2K views 7 replies 5 participants last post by  mike570 
#1 ·
I have a 2008 Ibanez Prestige 1570 with the Edge Pro trem. I know Ibanez tells you to make sure the knife edges are level, but I can't seen to get any type of REALL low action without it being SLIGHTLY higher at the end. I've noticed this on other Ibanez guitars I've owned.

I have no tuning stability problems, and seem to have a TAD more pullup.

Will this hurt the guitar in any way?
 
#3 ·
I agree.

My setup for trem guitars follows this sequence:
1) set neck relief (i use just a very slight bit of relief). I look for the space under the frets and a straight edge. In a pinch I will fret the string at the 1st and 24th fret and check it quickly.

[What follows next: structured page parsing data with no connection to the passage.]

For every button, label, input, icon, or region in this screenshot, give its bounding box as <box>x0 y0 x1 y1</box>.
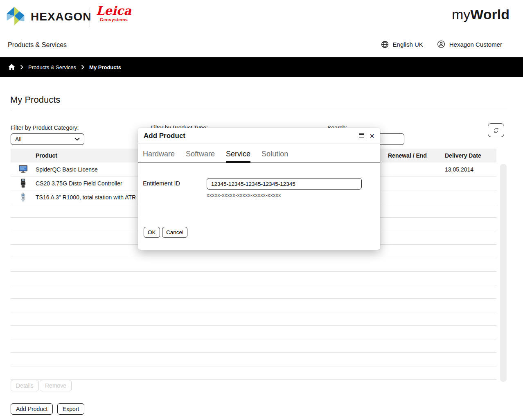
table-row-empty <box>11 326 496 339</box>
language-selector[interactable]: English UK <box>381 41 423 48</box>
dialog-tabs: Hardware Software Service Solution <box>138 150 380 163</box>
table-row-empty <box>11 339 496 353</box>
leica-wordmark: Leica <box>95 5 132 17</box>
filter-category-label: Filter by Product Category: <box>11 124 79 131</box>
table-row-empty <box>11 353 496 366</box>
breadcrumb: Products & Services My Products <box>0 57 523 77</box>
nav-products-services[interactable]: Products & Services <box>8 41 67 49</box>
dialog-header: Add Product × <box>138 128 380 144</box>
tab-software[interactable]: Software <box>186 150 215 162</box>
entitlement-id-hint: xxxxx-xxxxx-xxxxx-xxxxx-xxxxx <box>207 192 281 198</box>
ok-button[interactable]: OK <box>144 227 160 238</box>
table-row-empty <box>11 272 496 285</box>
monitor-icon <box>18 165 28 174</box>
table-row-empty <box>11 285 496 299</box>
table-row-empty <box>11 299 496 312</box>
app-header: HEXAGON Leica Geosystems myWorld Product… <box>0 0 523 57</box>
actions-divider <box>10 396 507 396</box>
myworld-logo: myWorld <box>452 7 509 23</box>
entitlement-id-label: Entitlement ID <box>143 180 180 187</box>
myworld-bold: World <box>470 7 509 22</box>
table-scrollbar[interactable] <box>500 164 507 382</box>
chevron-right-icon <box>20 65 23 70</box>
user-label: Hexagon Customer <box>449 41 502 48</box>
nav-right-group: English UK Hexagon Customer <box>381 40 502 48</box>
tab-solution[interactable]: Solution <box>262 150 288 162</box>
language-label: English UK <box>393 41 423 48</box>
breadcrumb-products-services[interactable]: Products & Services <box>28 64 76 70</box>
tab-hardware[interactable]: Hardware <box>143 150 175 162</box>
leica-logo: Leica Geosystems <box>95 5 132 22</box>
category-select[interactable]: All <box>11 133 84 145</box>
user-menu[interactable]: Hexagon Customer <box>437 40 502 48</box>
add-product-dialog: Add Product × Hardware Software Service … <box>138 128 380 250</box>
details-button[interactable]: Details <box>11 380 39 391</box>
refresh-icon <box>493 127 500 134</box>
export-button[interactable]: Export <box>57 403 84 415</box>
cancel-button[interactable]: Cancel <box>162 227 187 238</box>
breadcrumb-my-products: My Products <box>89 64 121 70</box>
globe-icon <box>381 41 389 48</box>
table-row-empty <box>11 312 496 326</box>
chevron-down-icon <box>74 138 80 141</box>
table-row-empty <box>11 366 496 380</box>
close-icon[interactable]: × <box>370 132 374 140</box>
title-divider <box>10 109 507 109</box>
refresh-button[interactable] <box>488 123 504 137</box>
total-station-icon <box>20 192 26 202</box>
home-icon[interactable] <box>8 64 15 70</box>
field-controller-icon <box>20 178 26 188</box>
leica-sub-label: Geosystems <box>95 17 132 22</box>
add-product-button[interactable]: Add Product <box>11 403 53 415</box>
remove-button[interactable]: Remove <box>40 380 72 391</box>
tab-service[interactable]: Service <box>226 150 250 162</box>
page-title: My Products <box>10 95 60 105</box>
hexagon-logo-icon <box>4 5 27 27</box>
delivery-date: 13.05.2014 <box>445 166 496 173</box>
delivery-column-header: Delivery Date <box>445 152 496 159</box>
chevron-right-icon <box>81 65 84 70</box>
category-select-value: All <box>15 136 22 142</box>
user-icon <box>437 40 445 48</box>
maximize-icon[interactable] <box>359 133 364 138</box>
dialog-title: Add Product <box>144 132 359 140</box>
entitlement-id-input[interactable] <box>207 178 362 190</box>
table-row-empty <box>11 258 496 272</box>
logo-divider <box>90 7 90 27</box>
hexagon-wordmark: HEXAGON <box>31 10 92 23</box>
myworld-light: my <box>452 7 470 22</box>
renewal-column-header: Renewal / End <box>388 152 445 159</box>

2) trem angle set (bar parallel to body - there are good drawings on this site for different trems) with the guitar tuned to pitch
3) check nut height - I do this by fretting the third fret and ensuring there is a slight bit of daylight between the strings and frets at frets one & two
4) set action - I used to do this at the seventh fret (with a capo on the first fret to eliminate nut height), but I have been setting it based on the 24th fret lately. I use a little metal ruler and look at the high and low e strings. Also, I always used to drop the string/ spring tension when adjusting the posts to save the knife edges. After seeing something on Rich's site and talking with him over email, I feel safe making adjustments on the prestiges with tension.

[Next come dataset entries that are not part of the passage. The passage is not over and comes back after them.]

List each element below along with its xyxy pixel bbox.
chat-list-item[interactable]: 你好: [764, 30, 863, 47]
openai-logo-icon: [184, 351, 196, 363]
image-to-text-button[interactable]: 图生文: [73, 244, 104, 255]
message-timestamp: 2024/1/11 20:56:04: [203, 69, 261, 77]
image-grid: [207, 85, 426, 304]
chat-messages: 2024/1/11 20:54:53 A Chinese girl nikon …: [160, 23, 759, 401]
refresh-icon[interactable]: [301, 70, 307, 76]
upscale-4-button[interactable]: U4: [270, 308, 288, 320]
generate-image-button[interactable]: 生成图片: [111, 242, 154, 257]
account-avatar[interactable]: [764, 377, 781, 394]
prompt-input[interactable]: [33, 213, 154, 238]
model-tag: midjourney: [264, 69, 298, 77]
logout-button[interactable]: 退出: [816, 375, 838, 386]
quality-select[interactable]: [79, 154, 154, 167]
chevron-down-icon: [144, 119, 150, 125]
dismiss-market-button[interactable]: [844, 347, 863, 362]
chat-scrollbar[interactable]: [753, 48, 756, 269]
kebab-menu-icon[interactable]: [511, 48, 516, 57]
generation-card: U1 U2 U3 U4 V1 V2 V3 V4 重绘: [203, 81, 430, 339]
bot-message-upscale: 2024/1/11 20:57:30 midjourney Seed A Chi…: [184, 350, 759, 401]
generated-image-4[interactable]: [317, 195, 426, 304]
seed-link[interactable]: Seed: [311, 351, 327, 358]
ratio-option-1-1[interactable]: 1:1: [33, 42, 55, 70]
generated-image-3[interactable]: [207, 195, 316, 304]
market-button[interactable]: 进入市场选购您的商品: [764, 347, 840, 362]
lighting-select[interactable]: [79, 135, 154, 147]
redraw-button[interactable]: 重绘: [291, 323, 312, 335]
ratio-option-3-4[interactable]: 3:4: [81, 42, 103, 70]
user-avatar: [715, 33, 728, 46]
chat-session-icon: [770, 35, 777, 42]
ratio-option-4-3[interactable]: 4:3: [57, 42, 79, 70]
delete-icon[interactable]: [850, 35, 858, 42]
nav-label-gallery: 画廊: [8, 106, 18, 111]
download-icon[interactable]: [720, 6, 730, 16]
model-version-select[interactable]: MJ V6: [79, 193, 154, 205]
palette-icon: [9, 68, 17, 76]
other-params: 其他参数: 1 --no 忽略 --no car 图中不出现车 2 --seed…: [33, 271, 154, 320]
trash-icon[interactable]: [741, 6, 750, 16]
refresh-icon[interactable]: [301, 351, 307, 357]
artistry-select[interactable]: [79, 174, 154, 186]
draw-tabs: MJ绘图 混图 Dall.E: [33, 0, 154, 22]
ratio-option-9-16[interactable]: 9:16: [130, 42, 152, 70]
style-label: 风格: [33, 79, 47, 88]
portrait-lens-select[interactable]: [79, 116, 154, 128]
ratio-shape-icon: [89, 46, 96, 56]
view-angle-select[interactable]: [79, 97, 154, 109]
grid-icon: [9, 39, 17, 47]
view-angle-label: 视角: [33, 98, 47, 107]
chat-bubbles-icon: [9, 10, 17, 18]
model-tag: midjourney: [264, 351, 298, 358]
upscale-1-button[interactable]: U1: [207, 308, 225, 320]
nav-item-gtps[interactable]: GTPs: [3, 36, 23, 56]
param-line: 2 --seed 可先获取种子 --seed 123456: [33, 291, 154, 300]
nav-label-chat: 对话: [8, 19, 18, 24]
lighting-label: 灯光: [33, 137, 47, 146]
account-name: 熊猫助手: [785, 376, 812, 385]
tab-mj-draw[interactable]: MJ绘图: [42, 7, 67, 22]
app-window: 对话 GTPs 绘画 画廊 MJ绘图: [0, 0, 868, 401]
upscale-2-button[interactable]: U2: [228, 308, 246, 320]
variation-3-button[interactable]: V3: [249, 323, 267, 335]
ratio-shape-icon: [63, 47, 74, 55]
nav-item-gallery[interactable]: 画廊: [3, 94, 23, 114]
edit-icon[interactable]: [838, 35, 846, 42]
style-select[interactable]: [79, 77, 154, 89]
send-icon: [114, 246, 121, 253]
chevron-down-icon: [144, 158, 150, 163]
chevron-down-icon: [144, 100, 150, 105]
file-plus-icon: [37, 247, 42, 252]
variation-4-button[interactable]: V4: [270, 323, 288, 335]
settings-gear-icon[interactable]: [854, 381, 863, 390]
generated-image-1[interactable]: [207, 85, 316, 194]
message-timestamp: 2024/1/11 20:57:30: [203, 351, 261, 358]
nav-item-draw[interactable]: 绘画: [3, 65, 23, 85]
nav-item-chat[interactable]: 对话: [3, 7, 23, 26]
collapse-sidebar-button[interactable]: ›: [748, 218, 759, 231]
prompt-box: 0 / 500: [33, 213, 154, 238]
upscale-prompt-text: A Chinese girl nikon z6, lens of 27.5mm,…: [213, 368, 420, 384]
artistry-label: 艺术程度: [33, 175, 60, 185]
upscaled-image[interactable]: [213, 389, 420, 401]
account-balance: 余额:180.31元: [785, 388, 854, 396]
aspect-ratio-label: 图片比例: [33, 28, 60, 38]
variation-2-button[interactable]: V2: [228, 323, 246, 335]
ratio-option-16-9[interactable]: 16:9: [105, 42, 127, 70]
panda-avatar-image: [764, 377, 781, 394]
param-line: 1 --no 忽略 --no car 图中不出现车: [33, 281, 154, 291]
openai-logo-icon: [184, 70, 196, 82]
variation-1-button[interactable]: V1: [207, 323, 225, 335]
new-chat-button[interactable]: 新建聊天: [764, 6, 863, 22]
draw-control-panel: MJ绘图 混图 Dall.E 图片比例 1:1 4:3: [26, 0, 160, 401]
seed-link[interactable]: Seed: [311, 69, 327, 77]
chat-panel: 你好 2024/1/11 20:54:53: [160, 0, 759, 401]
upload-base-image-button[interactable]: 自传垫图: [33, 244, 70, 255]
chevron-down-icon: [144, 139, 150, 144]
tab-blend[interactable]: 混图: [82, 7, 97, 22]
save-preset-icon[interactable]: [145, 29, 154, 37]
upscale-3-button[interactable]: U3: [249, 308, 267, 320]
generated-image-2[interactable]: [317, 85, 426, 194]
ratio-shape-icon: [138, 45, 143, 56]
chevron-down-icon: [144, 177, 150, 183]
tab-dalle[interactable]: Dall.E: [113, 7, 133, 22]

5) set the intonation. I will block the trem and make my adjustments.
6) play and make minor adjustments based on feel.
 
#6 ·
Yes but the knife edge inserts and Edge Pro trem body are parallel with each other. Not so with the Edge and Lo Pro.

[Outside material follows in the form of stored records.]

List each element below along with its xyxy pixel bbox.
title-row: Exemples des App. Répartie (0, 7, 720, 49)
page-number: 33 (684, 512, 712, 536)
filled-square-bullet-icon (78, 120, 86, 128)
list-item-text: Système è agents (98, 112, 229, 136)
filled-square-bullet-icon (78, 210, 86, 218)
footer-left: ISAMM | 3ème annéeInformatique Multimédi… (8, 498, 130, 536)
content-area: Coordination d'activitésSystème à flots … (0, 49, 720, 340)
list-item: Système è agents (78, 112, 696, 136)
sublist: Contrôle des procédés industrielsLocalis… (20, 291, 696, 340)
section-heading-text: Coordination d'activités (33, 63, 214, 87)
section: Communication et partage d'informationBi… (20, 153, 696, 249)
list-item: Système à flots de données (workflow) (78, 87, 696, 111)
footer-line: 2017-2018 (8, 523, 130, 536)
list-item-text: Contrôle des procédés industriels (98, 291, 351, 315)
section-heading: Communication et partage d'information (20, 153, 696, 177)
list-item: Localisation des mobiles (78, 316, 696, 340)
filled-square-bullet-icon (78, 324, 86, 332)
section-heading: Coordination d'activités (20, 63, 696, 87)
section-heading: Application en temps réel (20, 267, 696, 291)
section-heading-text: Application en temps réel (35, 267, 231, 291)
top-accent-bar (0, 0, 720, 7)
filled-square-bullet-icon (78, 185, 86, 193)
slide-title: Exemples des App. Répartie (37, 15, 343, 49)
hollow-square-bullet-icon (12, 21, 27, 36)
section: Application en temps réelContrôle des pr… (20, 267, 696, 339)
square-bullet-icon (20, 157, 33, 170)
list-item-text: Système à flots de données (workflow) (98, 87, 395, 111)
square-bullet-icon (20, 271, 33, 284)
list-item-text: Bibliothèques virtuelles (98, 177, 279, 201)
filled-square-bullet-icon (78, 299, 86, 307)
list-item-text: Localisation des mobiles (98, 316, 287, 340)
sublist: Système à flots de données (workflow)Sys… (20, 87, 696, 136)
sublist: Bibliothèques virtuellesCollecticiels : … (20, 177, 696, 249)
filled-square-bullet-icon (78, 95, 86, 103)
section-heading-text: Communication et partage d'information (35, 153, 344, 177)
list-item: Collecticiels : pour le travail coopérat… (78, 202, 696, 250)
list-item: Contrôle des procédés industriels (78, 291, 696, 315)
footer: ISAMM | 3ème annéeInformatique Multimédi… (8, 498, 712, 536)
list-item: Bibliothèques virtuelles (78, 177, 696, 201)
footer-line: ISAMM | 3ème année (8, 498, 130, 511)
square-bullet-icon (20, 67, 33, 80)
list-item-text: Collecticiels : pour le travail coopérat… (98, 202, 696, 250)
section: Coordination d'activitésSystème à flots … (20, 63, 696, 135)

I added a neck shim to the headstock side end of the neck, and leveled out the trem. Now it plays even better. It had TOO MUCH of an angle it seems.
 
#7 ·
#8 ·
I would maintain that the trem doesn't have to be 100% precisely level. IMO a number of imperfections in the system can lead it to not be 100% level. It could be a minute variance in the scale length, imperfections in the fine tuners, expansion or contraction of the wood, or even something like a slight variance in the way the springs are flexing. Remember what you're doing is canceling vectors; the springs counteracting the tension on the strings. This idea that eyeballing it makes it perfect isn't sound IMO. This is why I use a good tuner to level my trems. Keep the back plate off, tune, and adjust the spring tension accordingly. The real goal is making sure the thing doesn't slip out of tune and returns to pitch when the trem is used. A machine works much better than your eyes do.
Again, just my humble opinion. It works for me though.